Taiwan's high court has begun hearings on the main opposition party's petition for a recount in the island's presidential elections last month.
The first day of hearings Friday ended with the Taiwanese High Court giving lawyers for President Chen Shui-bian and challenger Lien Chan five days to work on their cases. The two sides are to work out procedures and methods for a recount of the votes.
Lawyers for Mr.
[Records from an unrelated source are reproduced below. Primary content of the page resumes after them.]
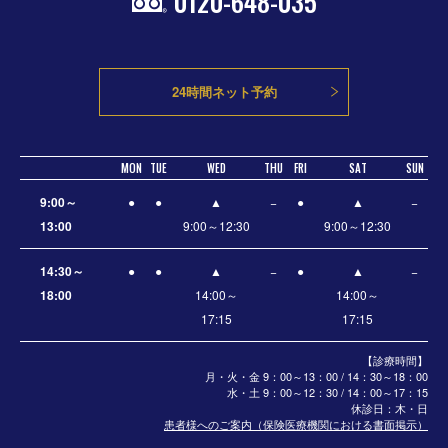
0120-648-035
24時間ネット予約
MON
TUE
WED
THU
FRI
SAT
SUN
9:00～
●
●
▲
−
●
▲
−
13:00
9:00～12:30
9:00～12:30
14:30～
●
●
▲
−
●
▲
−
18:00
14:00～
14:00～
17:15
17:15
【診療時間】
月・火・金 9：00～13：00 / 14：30～18：00
水・土
9：00～12：30 / 14：00～17：15
休診日：木・日
患者様へのご案内（保険医療機関における書面掲示）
Lien, the head of the Nationalist Party, or KMT, had filed a lawsuit asking the court to annul the election results, which showed President Chen as the winner by a mere 30,000 votes.
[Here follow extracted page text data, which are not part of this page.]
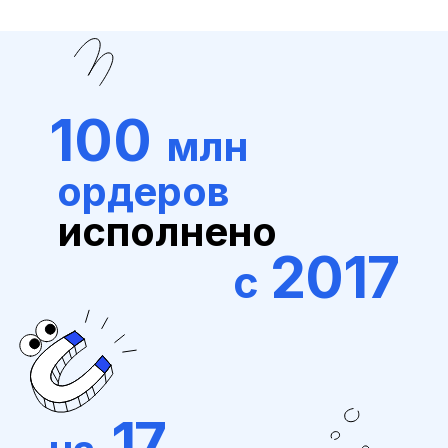
100
млн
ордеров
исполнено
2017
с
17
"We are contesting the result because we think it's a highly unfair election," said Su Chi, a KMT party spokesman. "There were many vote irregularities during the election process."
President Chen has consented to a recount, but the two parties disagree on how it should be carried out and who should pay for it. Lawyers for Mr. Chen's Democratic Progressive Party say the recount could end up costing millions of dollars.
KMT attorneys say the alleged irregularities include a suspiciously large number of invalid ballots.
Attorneys for Mr. Lien's party say only the invalid ballots and those cast for Mr. Chen should be recounted, in order to save money.
The president's party is demanding a full recount.
The election dispute triggered protests in Taiwan by Lien supporters, who demonstrated for days in front of the presidential palace in Taipei.
Officials in China, which considers the self-governed island a part of its territory, have been watching the events closely. Chinese officials strongly oppose Mr. Chen, fearing that his party may be pushing the island closer to declaring formal independence.